I don’t have a video for this instrument yet. Until I make one, here is a short film that I commissioned in 2016 as part of the Yehudi Menuhin Centenary to help support Newark School of Violin Making, co-founded by him in 1972. If you would like to extend your support of the school, please like and share this video as the exposure is incredibly important in raising awareness of this precious institution.

Description

A fine English violoncello by Matthew (II) Furber following the Amati model of William Forster, London, circa 1825. 

By the end of the eighteenth century the Forster family had become both highly distinguished and highly commercial, largely as makers of instruments, but also as music publishers who played a significant role in first publishing Haydn’s works, and ultimately bringing him to England. Simon Andrew Forster, writing about the family firm in The History of the Violin (1864, p. 336) notes that during the period of William Forster (III), the firm began to produce four different classes of instruments, and connects this broader output to competition from German fiddles brought into the country by Astor, a musical instrument seller in Wych Street just meters from where the Forster shop was located on the Strand. Early in the nineteenth century, the business of making instruments seems to have waned a little bit, in preference for dealing, though instruments with all the characteristics of the Forster workshop continued to be made into the 1820s. William (IV) and Simon Andrew Forster seem to have departed from a strictly applied set of Forster models, following instead more classical Cremonese models in parallel with the activities of John Betts, their principal rival in London. I have seen incredible Nicolo Amati copies by William (IV), and several outstanding interpretations of Stradivari’s “Spanish Court” viola by Simon Andrew Forster survive. It is in this period that we see a number of workers within the Forster shop, notably Samuel Gilkes, John (II) Morrison and George Craske, although there is nothing in Craske’s later making that is reminiscent of Forster work, and contrastingly Morrison ultimately setup shop on the Strand making almost indistinguishable instruments announcing himself “from Forster’s” which appears to have made him an enemy of his former employers.
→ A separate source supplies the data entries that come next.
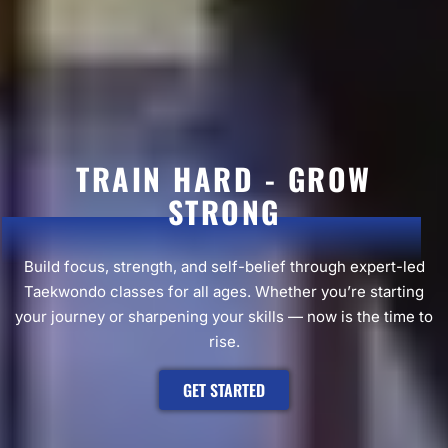
TRAIN HARD - GROW
STRONG
Build focus, strength, and self-belief through expert-led
Taekwondo classes for all ages. Whether you’re starting
your journey or sharpening your skills — now is the time to
rise.
GET STARTED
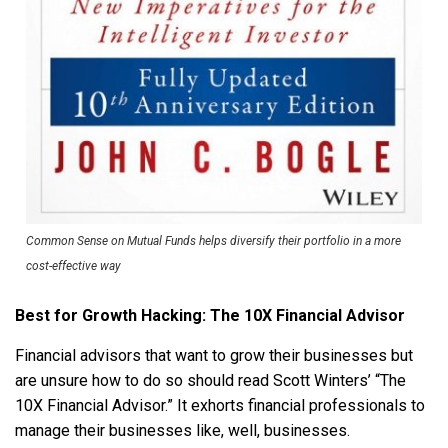
Common Sense on Mutual Funds helps diversify their portfolio in a more
cost-effective way
Best for Growth Hacking: The 10X Financial Advisor
Financial advisors that want to grow their businesses but
are unsure how to do so should read Scott Winters’ “The
10X Financial Advisor.” It exhorts financial professionals to
manage their businesses like, well, businesses.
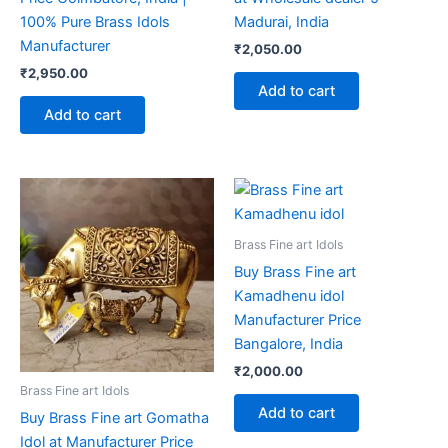
100% Pure Brass Idols
Madurai, India
Manufacturer
₹
2,050.00
₹
2,950.00
Add to cart
Add to cart
Brass Fine art Idols
Buy Brass Fine art
Kamadhenu idol
Manufacturer Price
Bangalore, India
₹
2,000.00
Brass Fine art Idols
Add to cart
Buy Brass Fine art Gomatha
Idol at Manufacturer Price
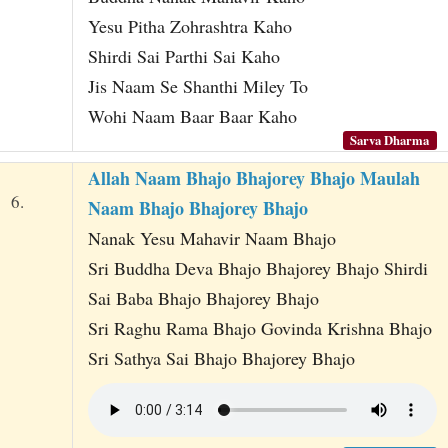
Yesu Pitha Zohrashtra Kaho
Shirdi Sai Parthi Sai Kaho
Jis Naam Se Shanthi Miley To
Wohi Naam Baar Baar Kaho
Sarva Dharma
Allah Naam Bhajo Bhajorey Bhajo Maulah
6.
Naam Bhajo Bhajorey Bhajo
Nanak Yesu Mahavir Naam Bhajo
Sri Buddha Deva Bhajo Bhajorey Bhajo Shirdi
Sai Baba Bhajo Bhajorey Bhajo
Sri Raghu Rama Bhajo Govinda Krishna Bhajo
Sri Sathya Sai Bhajo Bhajorey Bhajo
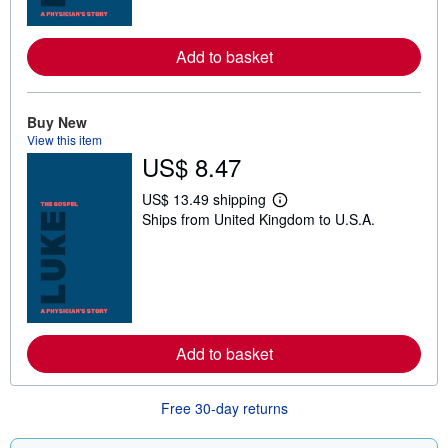
r
e
a
Add to basket
b
o
u
t
s
Buy New
h
View this item
i
US$ 8.47
p
p
i
US$ 13.49 shipping
L
n
Ships from United Kingdom to U.S.A.
e
g
a
r
r
a
n
t
m
e
o
s
r
e
a
Add to basket
b
o
u
t
Free 30-day returns
s
h
i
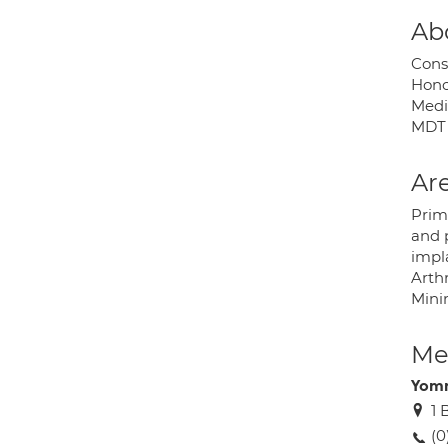
Ab
Cons
Hono
Medic
MDT 
Are
Prim
and 
impl
Arth
Mini
Med
Yomn
1 
(0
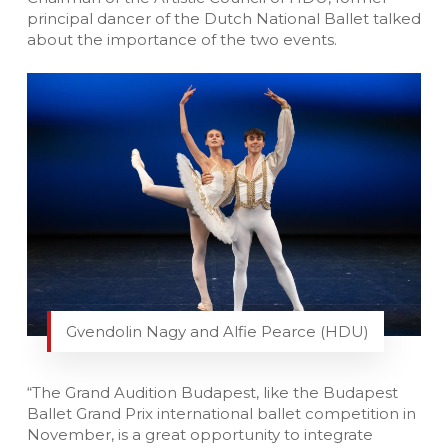
principal dancer of the Dutch National Ballet talked
about the importance of the two events.
Gvendolin Nagy and Alfie Pearce (HDU)
“The Grand Audition Budapest, like the Budapest
Ballet Grand Prix international ballet competition in
November, is a great opportunity to integrate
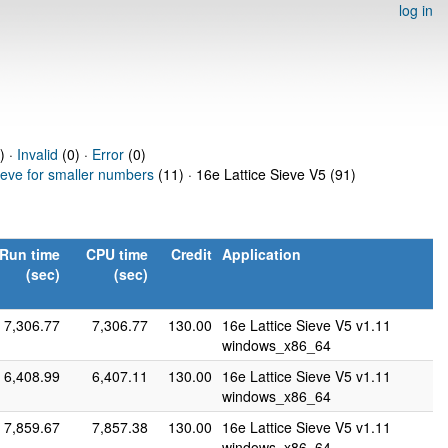
log in
) ·
Invalid
(0) ·
Error
(0)
ieve for smaller numbers
(11) · 16e Lattice Sieve V5 (91)
Run time
CPU time
Credit
Application
(sec)
(sec)
7,306.77
7,306.77
130.00
16e Lattice Sieve V5 v1.11
windows_x86_64
6,408.99
6,407.11
130.00
16e Lattice Sieve V5 v1.11
windows_x86_64
7,859.67
7,857.38
130.00
16e Lattice Sieve V5 v1.11
windows_x86_64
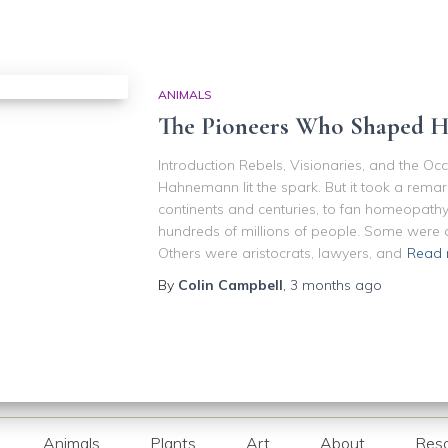
ANIMALS
The Pioneers Who Shaped 
Introduction Rebels, Visionaries, and the Oc
Hahnemann lit the spark. But it took a remar
continents and centuries, to fan homeopathy
hundreds of millions of people. Some were d
Others were aristocrats, lawyers, and
Read 
By
Colin Campbell
,
3 months
ago
Animals
Plants
Art
About
Res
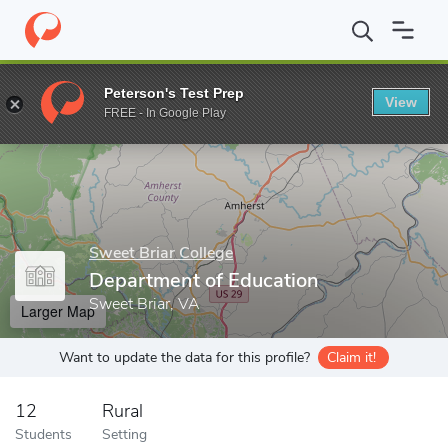
Home
Grad Schools
Sweet Briar College
Department of Educa
Peterson's Test Prep
View
Enter a keyword
FREE - In Google Play
Sweet Briar College
Department of Education
Sweet Briar, VA
Larger Map
Want to update the data for this profile?
Claim it!
12
Rural
Students
Setting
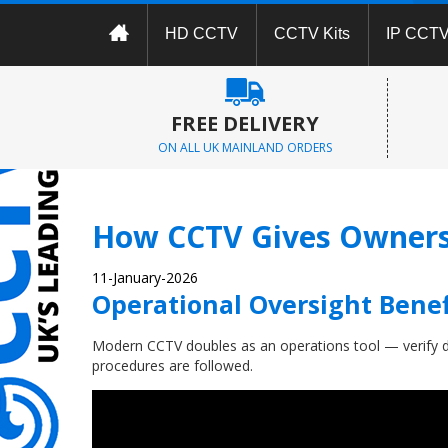
HD CCTV
CCTV Kits
IP CCT
FREE DELIVERY
ON ALL UK MAINLAND ORDERS
How CCTV Gives Owners 
11-January-2026
Operational Oversight Benef
Modern CCTV doubles as an operations tool — verify d
procedures are followed.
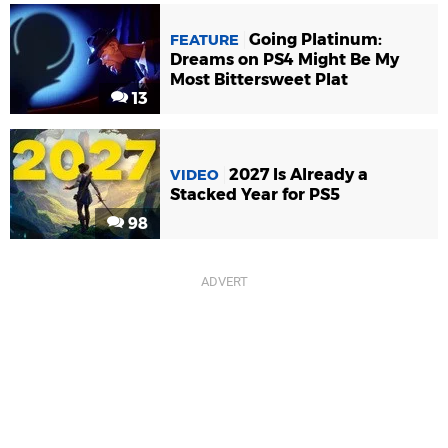
Going Platinum:
FEATURE
Dreams on PS4 Might Be My
Most Bittersweet Plat
13
2027 Is Already a
VIDEO
Stacked Year for PS5
98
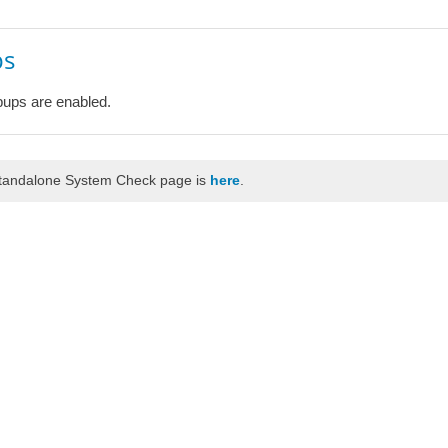
ps
ups are enabled.
standalone System Check page is
here
.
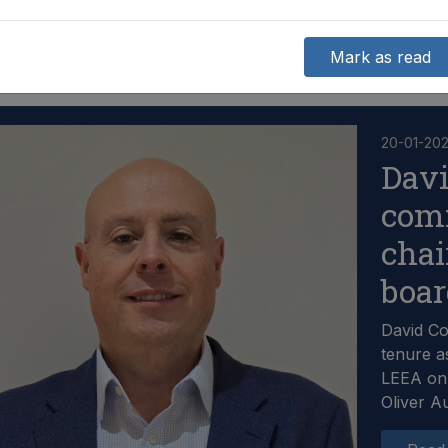
Mark as read
20-01-20
Dav
com
chai
boa
David C
tenure a
LEEA on 
Oliver A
For some time this cello has been a bit of a puzzle, for the Forster’s appear to have been highly protective of their models, yet it is a good example of the modified Amati-pattern so typical of the Forster workshop, except that the shape of the corners, and the form of the scroll with a big flat centre is as familiar to the work of the Furber family as it is at odds with Forster workmanship. The golden-yellow varnish is equally alien to everything that we expect of Forster’s work. Whilst the instrument is resolutely Furber work, the number of makers in the family and the way that they cooperated with one and other often makes it impossible to provide a more nuanced attribution. Recently however, I can across a twin of this cello with the maker’s internal inscription “Matthew Furber / Maker  / 77 Turnmill Street / Clerkenwell / London 1825” confirming the identity of the maker, but at a time when Ruddall & Carte the woodwind instrument makers were providing certificates of authenticity to counter forgeries of their work, and when (slightly earlier) the harpsichord maker Jacob Kirckman sued his former foreman Robert Falkner for making bootleg copies of his harpsichords, the small number of Furber instruments which are made to Forster’s pattern and yet deliberately made to look different, seems at odds with everything that is going on in London at that time until another clue emerged that seems to settle things, for a viola made to a Forster model by Matthew Furber, also yellow and also with numerous making characteristics that fall outside of the Forster style appeared with an authentic “W.Forster / 1811” signature on the ribs by the button. Given that it is difficult to account for the four grades of workmanship from the Forster workshop alluded to by Simon Andrew Forster in his memoirs, it seems highly probable that one of those grades comprised of outwork from the Furber family that lacked the typical rich red varnish and had other visible characteristics intended to demonstrate the premium value that the in-house work of the Forster family earned for itself.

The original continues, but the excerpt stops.